Experience with cell‑based or exosome‑based products.
Experience coordinating or managing samples with outsourced/contract testing labs.
Knowledge of method qualification or validation requirements.
Experience writing deviations, OOS investigations, or validation protocols.
Experience with aseptic processing and work in classified environments.

Responsibilities

Perform QC analytical testing on in‑process materials, bulk drug substances, and final products to support batch release and stability programs.
Maintain and prepare mammalian cell cultures used in potency or characterization assays.
Conduct analytical assays such as ELISA, qPCR, flow cytometry, and RNA‑based methods.
Analyze data, generate results, and enter findings into QC systems and reports.
Document all work in accordance with GMP and data integrity standards, including batch records, lab notebooks, and controlled forms.
Communicate test results, issues, or atypical findings to QC leadership and development partners.

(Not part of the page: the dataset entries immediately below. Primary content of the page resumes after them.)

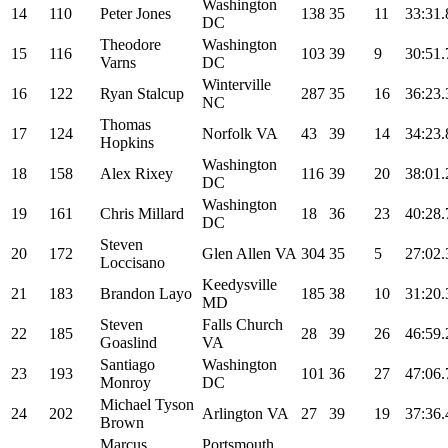
Washington
14
110
Peter Jones
138
35
11
33:31.
DC
Theodore
Washington
15
116
103
39
9
30:51.
Varns
DC
Winterville
16
122
Ryan Stalcup
287
35
16
36:23.
NC
Thomas
17
124
Norfolk VA
43
39
14
34:23.
Hopkins
Washington
18
158
Alex Rixey
116
39
20
38:01.
DC
Washington
19
161
Chris Millard
18
36
23
40:28.
DC
Steven
20
172
Glen Allen VA
304
35
5
27:02.
Loccisano
Keedysville
21
183
Brandon Layo
185
38
10
31:20.
MD
Steven
Falls Church
22
185
28
39
26
46:59.
Goaslind
VA
Santiago
Washington
23
193
101
36
27
47:06.
Monroy
DC
Michael Tyson
24
202
Arlington VA
27
39
19
37:36.
Brown
Marcus
Portsmouth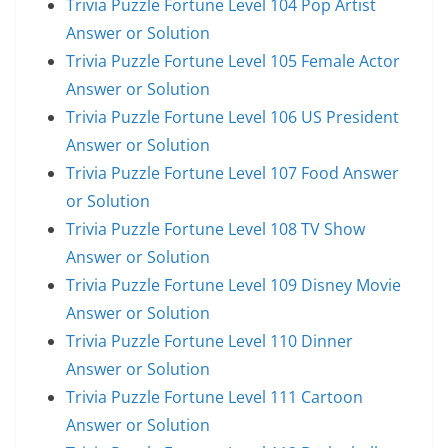
Trivia Puzzle Fortune Level 104 Pop Artist
Answer or Solution
Trivia Puzzle Fortune Level 105 Female Actor
Answer or Solution
Trivia Puzzle Fortune Level 106 US President
Answer or Solution
Trivia Puzzle Fortune Level 107 Food Answer
or Solution
Trivia Puzzle Fortune Level 108 TV Show
Answer or Solution
Trivia Puzzle Fortune Level 109 Disney Movie
Answer or Solution
Trivia Puzzle Fortune Level 110 Dinner
Answer or Solution
Trivia Puzzle Fortune Level 111 Cartoon
Answer or Solution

Support or author technical documentation, including deviations, OOS/OOT investigations, method qualification/validation documents, or procedural updates.
Assist with assay troubleshooting in collaboration with Process and Analytical Development.
Train team members on relevant lab techniques or QC procedures.
Support updates to QC SOPs and continuous improvement initiatives.
Manage testing priorities to meet project timelines and operational needs.
Perform additional QC duties as assigned.